Consulta tu caso sin compromiso
Denegación por pago tardío debido a un error bancario
Otro motivo frecuente de denegación es el supuesto impago de la prima.
En uno de los casos trabajados, el retraso se produjo por:
- Un error del banco
- Una incidencia técnica ajena al asegurado
A pesar de un historial de pagos correcto, la aseguradora intentó denegar la cobertura tras un siniestro ocurrido en un episodio de lluvias intensas.
Aquí fue determinante:
- Acreditar la ausencia de voluntad de impago
- Revisar los plazos legales de suspensión de cobertura
- Analizar el comportamiento previo de ambas partes
No todo retraso justifica una denegación válida.

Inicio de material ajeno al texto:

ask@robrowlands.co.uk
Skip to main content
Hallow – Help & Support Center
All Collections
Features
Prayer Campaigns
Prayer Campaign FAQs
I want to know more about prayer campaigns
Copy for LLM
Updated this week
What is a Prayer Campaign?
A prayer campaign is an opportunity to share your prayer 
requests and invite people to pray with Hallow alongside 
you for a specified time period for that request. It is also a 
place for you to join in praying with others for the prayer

Un error administrativo no debería dejarte sin indemnización.
Solicita una revisión técnica del expediente
Error en la descripción del riesgo: una planta asegurada, otra inundada
En otro caso, el inmueble:
- Tenía dos plantas
- Los metros cuadrados estaban correctamente asegurados
- Pero en la póliza figuraba erróneamente «primera planta»
La inundación afectó a la segunda planta, y la aseguradora denegó la reclamación alegando que esa zona no estaba asegurada.

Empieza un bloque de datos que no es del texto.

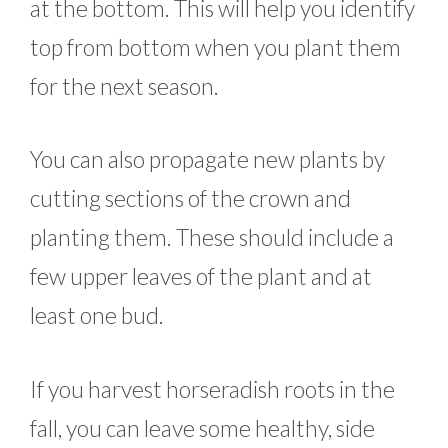
at the bottom. This will help you identify
top from bottom when you plant them
for the next season.
You can also propagate new plants by
cutting sections of the crown and
planting them. These should include a
few upper leaves of the plant and at
least one bud.
If you harvest horseradish roots in the
fall, you can leave some healthy, side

El problema no era el capital ni el riesgo, sino un error de descripción imputable a la aseguradora.
Se demostró que:
- El objeto del seguro era el inmueble completo
- El capital correspondía a la totalidad
- La redacción errónea no podía perjudicar al asegurado
Resultado: denegación revertida.
Cláusulas restrictivas mal interpretadas: bar de copas vs cervecería
Uno de los casos más interesantes fue una denegación basada en la actividad declarada.
La aseguradora interpretó de forma restrictiva una cláusula, diferenciando entre:
- Bar de copas
- Cervecería
Para limitar la cobertura en un siniestro.
Sin embargo:
- El horario comercial era prácticamente el mismo
- La prima pagada no cambiaba ya que el coste de reconstrucción de continente y contenido era exactamente el mismo, y el seguro de RC tenía el mismo valor.

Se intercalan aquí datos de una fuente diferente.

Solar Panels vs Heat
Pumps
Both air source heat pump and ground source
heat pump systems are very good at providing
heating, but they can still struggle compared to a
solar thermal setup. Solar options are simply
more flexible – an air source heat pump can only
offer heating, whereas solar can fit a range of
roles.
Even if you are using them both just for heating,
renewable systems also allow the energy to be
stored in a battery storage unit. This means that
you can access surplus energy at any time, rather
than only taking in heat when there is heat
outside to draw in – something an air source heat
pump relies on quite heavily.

- No existía ventaja económica alguna en declarar una actividad u otra
Es decir, no había mala fe ni ocultación del riesgo.
Conclusión
Una reclamación denegada no siempre significa que el seguro no cubra el siniestro.
A menudo significa que el expediente está mal planteado, incompleto o interpretado de forma interesada.
Especialmente en siniestros complejos —incendios, inundaciones o episodios de DANA—, una revisión técnica y jurídica marca la diferencia entre aceptar una pérdida injusta o recuperar una indemnización que sí corresponde.